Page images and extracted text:

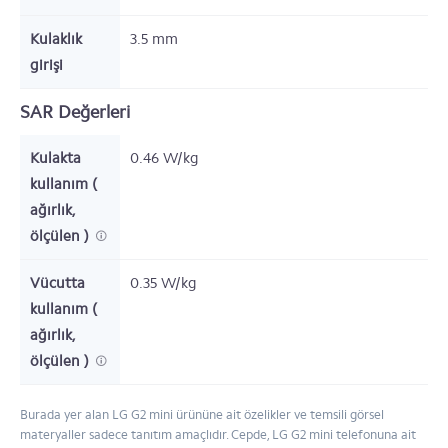
Kulaklık
3.5 mm
girişi
SAR Değerleri
Kulakta
0.46 W/kg
kullanım (
ağırlık,
ölçülen )
Vücutta
0.35 W/kg
kullanım (
ağırlık,
ölçülen )
Burada yer alan LG G2 mini ürününe ait özelikler ve temsili görsel
materyaller sadece tanıtım amaçlıdır. Cepde, LG G2 mini telefonuna ait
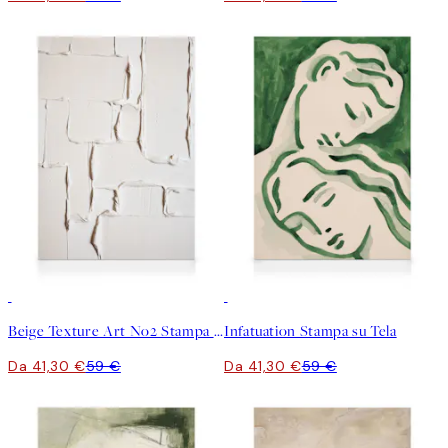
30%*
30%*
Beige Texture Art No2 Stampa su Tela
Infatuation Stampa su Tela
Da 41,30 €
59 €
Da 41,30 €
59 €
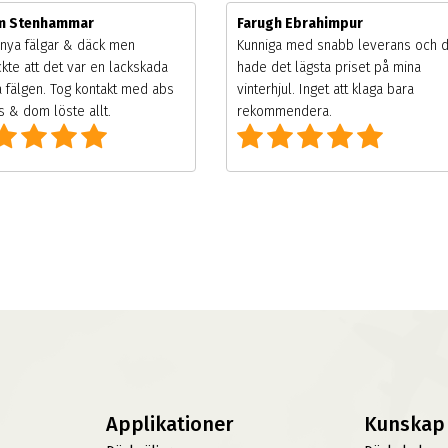
im Stenhammar
Farugh Ebrahimpur
nya fälgar & däck men
Kunniga med snabb leverans och 
kte att det var en lackskada
hade det lägsta priset på mina
 fälgen. Tog kontakt med abs
vinterhjul. Inget att klaga bara
 & dom löste allt.
rekommendera.
Applikationer
Kunskap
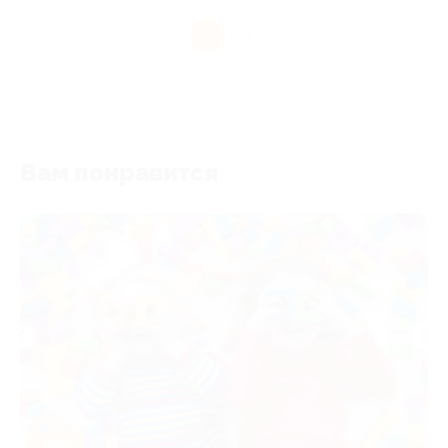
1
Вам понравится
-50%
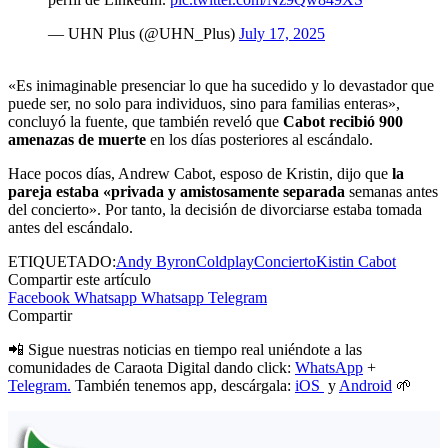
— UHN Plus (@UHN_Plus)
July 17, 2025
«Es inimaginable presenciar lo que ha sucedido y lo devastador que
puede ser, no solo para individuos, sino para familias enteras»,
concluyó la fuente, que también reveló que
Cabot recibió 900
amenazas de muerte
en los días posteriores al escándalo.
Hace pocos días, Andrew Cabot, esposo de Kristin, dijo que
la
pareja estaba «privada y amistosamente separada
semanas antes
del concierto». Por tanto, la decisión de divorciarse estaba tomada
antes del escándalo.
ETIQUETADO:
Andy Byron
Coldplay
Concierto
Kistin Cabot
Compartir este artículo
Facebook
Whatsapp
Whatsapp
Telegram
Compartir
📲 Sigue nuestras noticias en tiempo real uniéndote a las
comunidades de Caraota Digital dando click:
WhatsApp
+
Telegram.
También tenemos app, descárgala:
iOS
y
Android
🌱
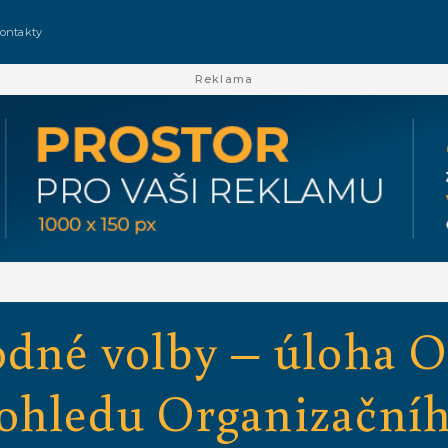
ontakty
Reklama
odné volby – úloha 
ohledu Organizační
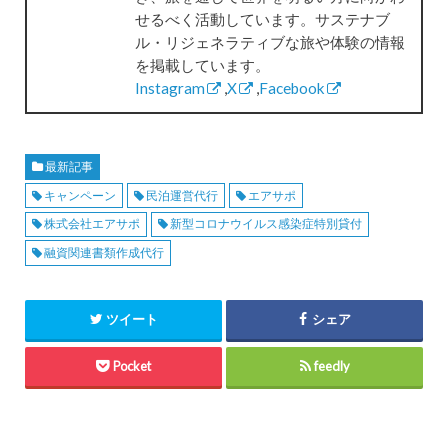
せるべく活動しています。サステナブ
ル・リジェネラティブな旅や体験の情報
を掲載しています。
Instagram
,
X
,
Facebook
最新記事
キャンペーン
民泊運営代行
エアサポ
株式会社エアサポ
新型コロナウイルス感染症特別貸付
融資関連書類作成代行
ツイート
シェア
Pocket
feedly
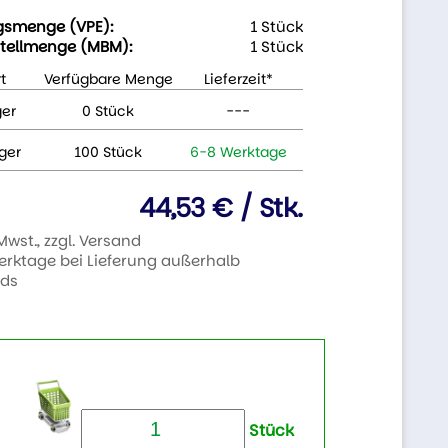
gsmenge (VPE):
1 Stück
tellmenge (MBM):
1 Stück
t
Verfügbare Menge
Lieferzeit*
ger
0 Stück
---
ger
100 Stück
6-8 Werktage
44,53 € / Stk.
 Mwst., zzgl. Versand
Werktage bei Lieferung außerhalb
nds
Stück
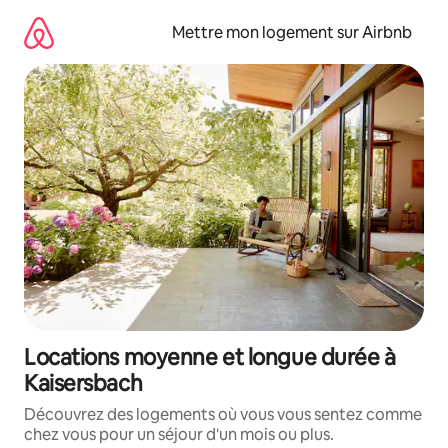
Aller
directement
Mettre mon logement sur Airbnb
au
contenu
Locations moyenne et longue durée à
Kaisersbach
Découvrez des logements où vous vous sentez comme
chez vous pour un séjour d'un mois ou plus.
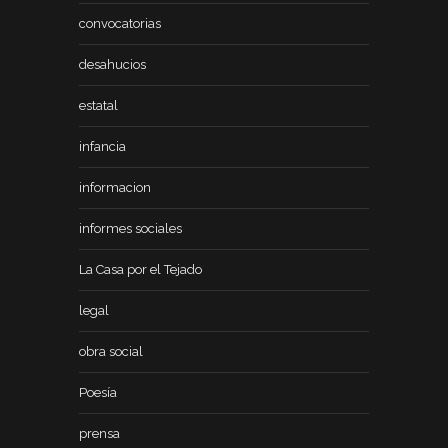
convocatorias
desahucios
estatal
infancia
informacion
informes sociales
La Casa por el Tejado
legal
obra social
Poesía
prensa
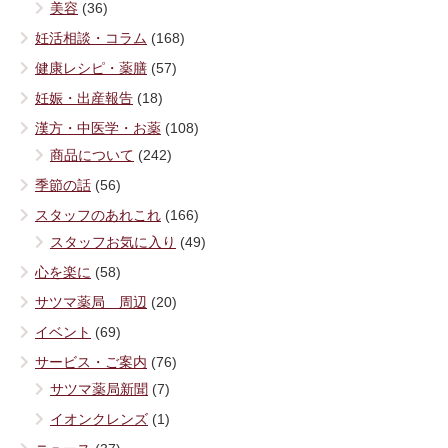
美容
(36)
妊活相談・コラム
(168)
健康レシピ・薬膳
(57)
妊娠・出産報告
(18)
漢方・中医学・お薬
(108)
商品について
(242)
季節の話
(56)
スタッフのあれこれ
(166)
スタッフお気に入り
(49)
心を楽に
(58)
サツマ薬局 周辺
(20)
イベント
(69)
サービス・ご案内
(76)
サツマ薬局新聞
(7)
イオンクレンズ
(1)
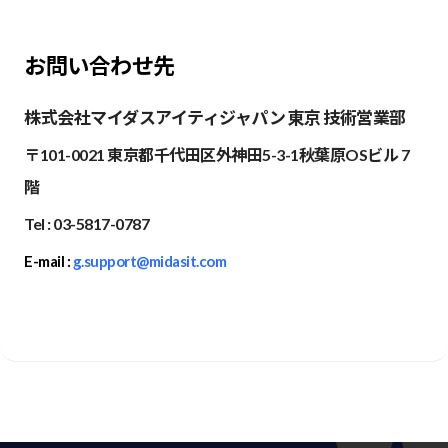
お問い合わせ先
株式会社マイダスアイティジャパン 東京 技術営業部
〒101-0021 東京都千代田区外神田5-3-1秋葉原OSビル 7
階
Tel : 03-5817-0787
E-mail :
g.support@midasit.com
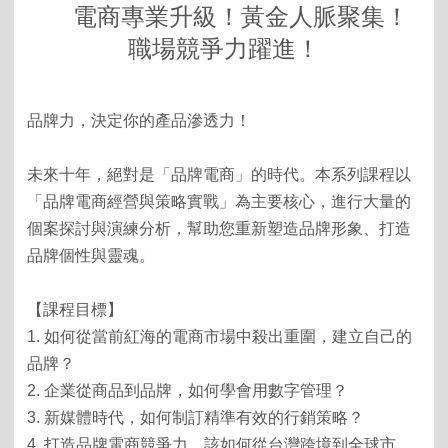
電商專業升級！黃金人脈聚集！
職場競爭力躍進！
品牌力，決定你的產品滲透力！
未來十年，絕對是「品牌電商」的時代。
本系列課程
以
「
品牌電商經營與策略實戰」為主要核心，進行
大量的
個案探討與演練分析，幫助您重新塑造品牌形象、打造
品牌個性與靈魂。
【
課程目標】
1.
如何從當前紅海的電商市場中殺出重圍，建立自己的
品牌？
2.
企業從商品到品牌，如何學會用數字管理？
3.
新媒體時代，如何制訂精準有效的行銷策略？
4.
打造品牌電商競爭力，該如何從台灣跨境到全球市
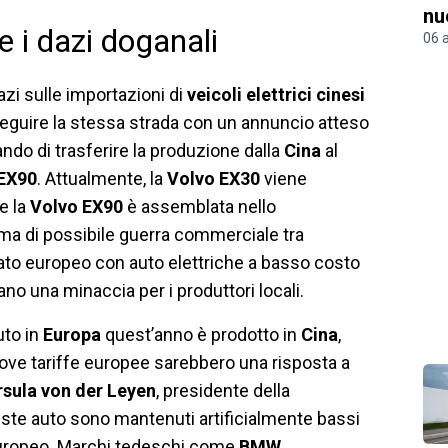
nu
 i dazi doganali
06 
zi sulle importazioni di
veicoli elettrici cinesi
seguire la stessa strada con un annuncio atteso
ndo di trasferire la produzione dalla
Cina
al
EX90
. Attualmente, la
Volvo EX30
viene
e la
Volvo EX90
è assemblata nello
lima di possibile guerra commerciale tra
cato europeo con auto elettriche a basso costo
no una minaccia per i produttori locali.
uto in
Europa
quest’anno è prodotto in
Cina
,
nuove tariffe europee sarebbero una risposta a
rsula von der Leyen
, presidente della
ueste auto sono mantenuti artificialmente bassi
o europeo. Marchi tedeschi come
BMW
,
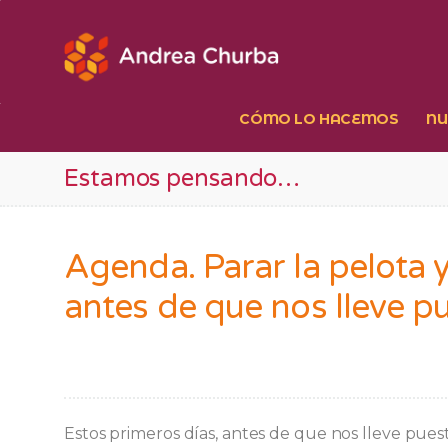
Ir
al
contenido
CÓMO LO HACEMOS
NU
Estamos pensando…
Agenda. Parar la pelota y
antes de que nos lleve p
Estos primeros días, antes de que nos lleve pue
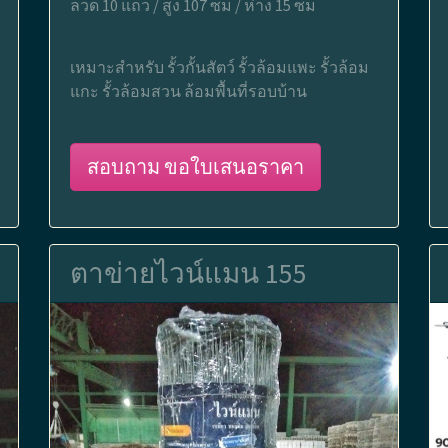
ลวด 10 แถว / สูง 107 ซม / ห่าง 15 ซม
เหมาะสำหรับ รั้วกั้นสัตว์ รั้วล้อมแพะ รั้วล้อม
แกะ รั้วล้อมสวน ล้อมพื้นที่รอบบ้าน
สอบถาม ขอใบเสนอราคา
ตาข่ายไวน์แมน 155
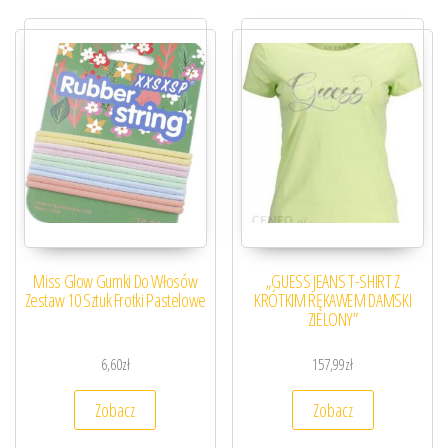
Miss Glow Gumki Do Włosów
„GUESS JEANS T-SHIRT Z
Zestaw 10 Sztuk Frotki Pastelowe
KRÓTKIM RĘKAWEM DAMSKI
ZIELONY”
6,60
zł
157,99
zł
Zobacz
Zobacz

■ **Your assignment**:
Would you please return all lines of the data that include the word "Compartir"?

■ **Problem solution**:
Compartir este artículo
Compartir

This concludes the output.